You will receive a much more personal style of banking than you will be used to in the UK, with an assigned manager who will call you regularly to check on you.
Which bank to choose?
When opening your account, you will have the option of remaining with a familiar bank – such as Santander, for example – but there is unlikely to be any connection between the Portuguese and British branches. Outside of the rural areas, you will find that the employees of the more local banks, such as Millennium and Banko Espirito Santo (BES) will generally have some command of English – which will always be useful.
The Multibanco card
The Multibanco card is the most important aspect of the Portuguese banking system, which is actually one of the most advanced in the world and central to the lives of most Portuguese residents. This is not only used to withdraw money, but the machines can also be used to pay bills, top up mobiles, buy train tickets and even organise fishing licences. This does mean that you can sometimes feel like you are waiting for ages to draw cash while some else in front of you organises their entire life!

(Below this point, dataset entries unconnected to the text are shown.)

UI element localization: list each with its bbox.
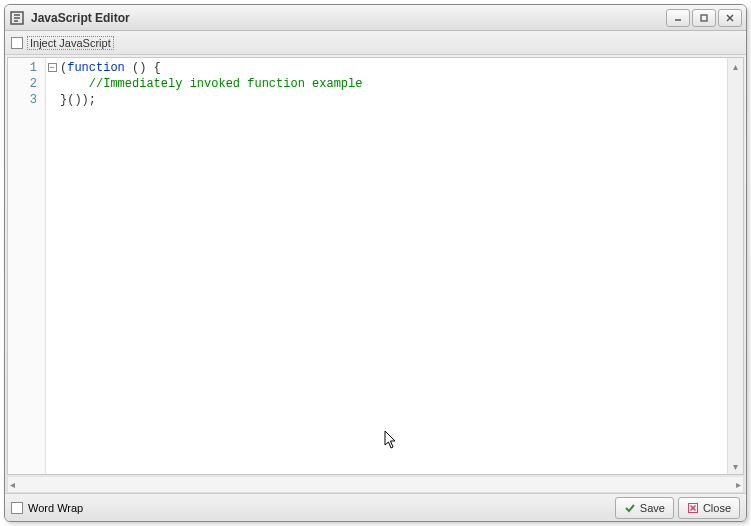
scroll-right-icon[interactable]: ▸	[736, 479, 741, 490]
fold-toggle-icon[interactable]: −	[48, 63, 57, 72]
minimize-button[interactable]	[666, 9, 690, 27]
line-number: 2	[8, 76, 45, 92]
close-button[interactable]: Close	[678, 497, 740, 519]
fold-gutter: −	[46, 58, 58, 474]
horizontal-scrollbar[interactable]: ◂ ▸	[7, 477, 744, 493]
titlebar: JavaScript Editor	[5, 5, 746, 31]
save-button[interactable]: Save	[615, 497, 674, 519]
scroll-down-icon[interactable]: ▾	[728, 458, 743, 474]
window-controls	[666, 9, 742, 27]
svg-rect-2	[701, 15, 707, 21]
close-label: Close	[703, 502, 731, 514]
editor-window: JavaScript Editor Inject JavaScript 1 2 …	[4, 4, 747, 522]
word-wrap-label: Word Wrap	[28, 502, 83, 514]
toolbar: Inject JavaScript	[5, 31, 746, 55]
line-number-gutter: 1 2 3	[8, 58, 46, 474]
maximize-button[interactable]	[692, 9, 716, 27]
word-wrap-checkbox[interactable]	[11, 502, 23, 514]
app-icon	[9, 10, 25, 26]
code-content[interactable]: (function () { //Immediately invoked fun…	[58, 58, 743, 474]
inject-js-checkbox[interactable]	[11, 37, 23, 49]
scroll-left-icon[interactable]: ◂	[10, 479, 15, 490]
window-title: JavaScript Editor	[31, 11, 666, 25]
check-icon	[624, 502, 636, 514]
close-window-button[interactable]	[718, 9, 742, 27]
close-icon	[687, 502, 699, 514]
inject-js-label: Inject JavaScript	[27, 36, 114, 50]
line-number: 3	[8, 92, 45, 108]
vertical-scrollbar[interactable]: ▴ ▾	[727, 58, 743, 474]
code-editor[interactable]: 1 2 3 − (function () { //Immediately inv…	[7, 57, 744, 475]
save-label: Save	[640, 502, 665, 514]
scroll-up-icon[interactable]: ▴	[728, 58, 743, 74]
line-number: 1	[8, 60, 45, 76]
footer: Word Wrap Save Close	[5, 493, 746, 521]
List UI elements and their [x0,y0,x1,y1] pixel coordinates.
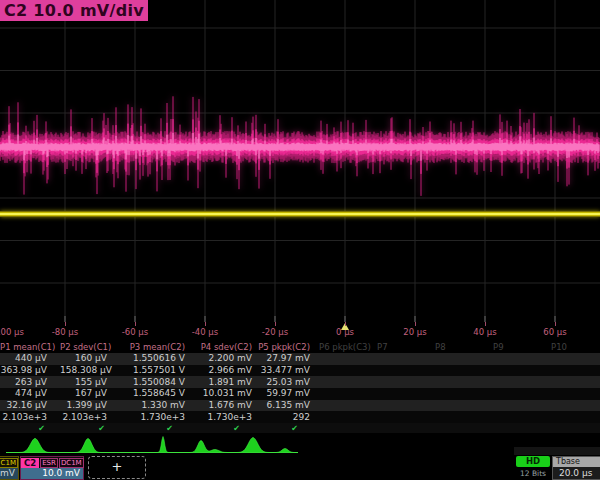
time-axis-label: -20 µs [262,327,288,337]
measure-stat-row: 2.103e+32.103e+31.730e+31.730e+3292 [0,411,600,423]
c2-coupling-row: C2 ESR DC1M [21,457,83,468]
param-value: 474 µV [0,388,60,399]
param-value: 32.16 µV [0,400,60,411]
param-value: 1.550084 V [120,377,188,388]
histicon-strip [0,432,600,455]
timebase-shelf [514,447,600,455]
param-value: 25.03 mV [255,377,313,388]
measure-stat-row: 440 µV160 µV1.550616 V2.200 mV27.97 mV [0,353,600,365]
param-value: 167 µV [60,388,120,399]
time-axis-tick [205,322,206,326]
param-value: 2.103e+3 [0,412,60,423]
time-axis-label: -80 µs [52,327,78,337]
time-axis-label: 40 µs [473,327,496,337]
c1-vdiv-value: 0 mV [0,468,18,479]
param-value: 1.676 mV [188,400,255,411]
time-axis-label: -100 µs [0,327,24,337]
time-axis-label: 60 µs [543,327,566,337]
param-header-p5[interactable]: P5 pkpk(C2) [255,342,313,353]
trace-info-badge: C2 10.0 mV/div [0,0,148,21]
param-value: 1.558645 V [120,388,188,399]
param-value: 1.330 mV [120,400,188,411]
param-value: 1.730e+3 [120,412,188,423]
param-value: 440 µV [0,353,60,364]
param-value: 292 [255,412,313,423]
param-header-p6[interactable]: P6 pkpk(C3) [313,342,371,353]
histicon-peaks [6,437,298,453]
param-value: 2.200 mV [188,353,255,364]
hd-mode-badge: HD [516,456,550,467]
timebase-value: 20.0 µs [553,467,600,479]
descriptor-bar: C1M 0 mV C2 ESR DC1M 10.0 mV + HD 12 Bit… [0,455,600,480]
param-value: 155 µV [60,377,120,388]
c1-coupling-row: C1M [0,457,18,468]
param-value: 2.966 mV [188,365,255,376]
time-axis-label: 20 µs [403,327,426,337]
time-axis-tick [415,322,416,326]
timebase-title: Tbase [553,457,600,467]
c2-eres-badge: ESR [40,458,58,468]
param-value: 27.97 mV [255,353,313,364]
param-value: 2.103e+3 [60,412,120,423]
channel-descriptor-c1[interactable]: C1M 0 mV [0,456,19,480]
param-header-p9[interactable]: P9 [487,342,545,353]
c2-vdiv-value: 10.0 mV [21,468,83,479]
c2-coupling-badge: DC1M [59,458,84,468]
param-value: 1.557501 V [120,365,188,376]
measurement-table: P1 mean(C1)P2 sdev(C1)P3 mean(C2)P4 sdev… [0,342,600,433]
measure-stat-row: 474 µV167 µV1.558645 V10.031 mV59.97 mV [0,388,600,400]
param-value: 1.550616 V [120,353,188,364]
add-trace-button[interactable]: + [88,456,146,479]
waveform-grid [0,0,600,322]
param-value: 160 µV [60,353,120,364]
time-axis-tick [135,322,136,326]
param-value: 363.98 µV [0,365,60,376]
param-value: 158.308 µV [60,365,120,376]
param-value: 1.730e+3 [188,412,255,423]
param-value: 59.97 mV [255,388,313,399]
c2-channel-tag: C2 [21,458,39,468]
hd-bits-label: 12 Bits [516,469,550,478]
param-value: 10.031 mV [188,388,255,399]
param-header-p10[interactable]: P10 [545,342,600,353]
time-axis-label: 0 µs [336,327,354,337]
time-axis-tick [275,322,276,326]
param-header-p7[interactable]: P7 [371,342,429,353]
measure-header-row: P1 mean(C1)P2 sdev(C1)P3 mean(C2)P4 sdev… [0,342,600,353]
measure-stat-row: 32.16 µV1.399 µV1.330 mV1.676 mV6.135 mV [0,400,600,412]
time-axis-label: -60 µs [122,327,148,337]
time-axis-tick [555,322,556,326]
param-value: 1.399 µV [60,400,120,411]
param-value: 1.891 mV [188,377,255,388]
param-header-p2[interactable]: P2 sdev(C1) [60,342,120,353]
channel-descriptor-c2[interactable]: C2 ESR DC1M 10.0 mV [20,456,84,480]
measure-stat-row: 263 µV155 µV1.550084 V1.891 mV25.03 mV [0,376,600,388]
param-header-p4[interactable]: P4 sdev(C2) [188,342,255,353]
param-header-p3[interactable]: P3 mean(C2) [120,342,188,353]
param-header-p1[interactable]: P1 mean(C1) [0,342,60,353]
time-axis-tick [345,322,346,326]
timebase-descriptor[interactable]: Tbase 20.0 µs [552,456,600,480]
oscilloscope-screen: C2 10.0 mV/div -100 µs-80 µs-60 µs-40 µs… [0,0,600,480]
c1-coupling-badge: C1M [0,458,18,468]
param-value: 33.477 mV [255,365,313,376]
time-axis-label: -40 µs [192,327,218,337]
measure-stat-row: 363.98 µV158.308 µV1.557501 V2.966 mV33.… [0,365,600,377]
param-value: 6.135 mV [255,400,313,411]
time-axis-tick [485,322,486,326]
param-header-p8[interactable]: P8 [429,342,487,353]
time-axis: -100 µs-80 µs-60 µs-40 µs-20 µs0 µs20 µs… [0,322,600,340]
c2-trace [0,96,599,196]
time-axis-tick [65,322,66,326]
param-value: 263 µV [0,377,60,388]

The Multibanco card is the most important aspect of the Portuguese banking system, which is actually one of the most advanced in the world.
The banking sector in Portugal was drastically affected by the global financial crisis, and while recovery is in process, obtaining credit is sometimes still hard to come by – especially when you are an expat and have no financial affairs in Portugal. Unlike in the UK, there is no credit referencing system, so these decisions will usually be made solely by your bank manager or “sent to Lisbon” – and you will usually need a whole rainforest’s worth of paperwork for any application, so it’s important to ensure that your Portuguese residency and tax affairs are in order. Even in these circumstances, don’t be surprised if you finally get that much-needed credit card or overdraft and only find your limit is just €500!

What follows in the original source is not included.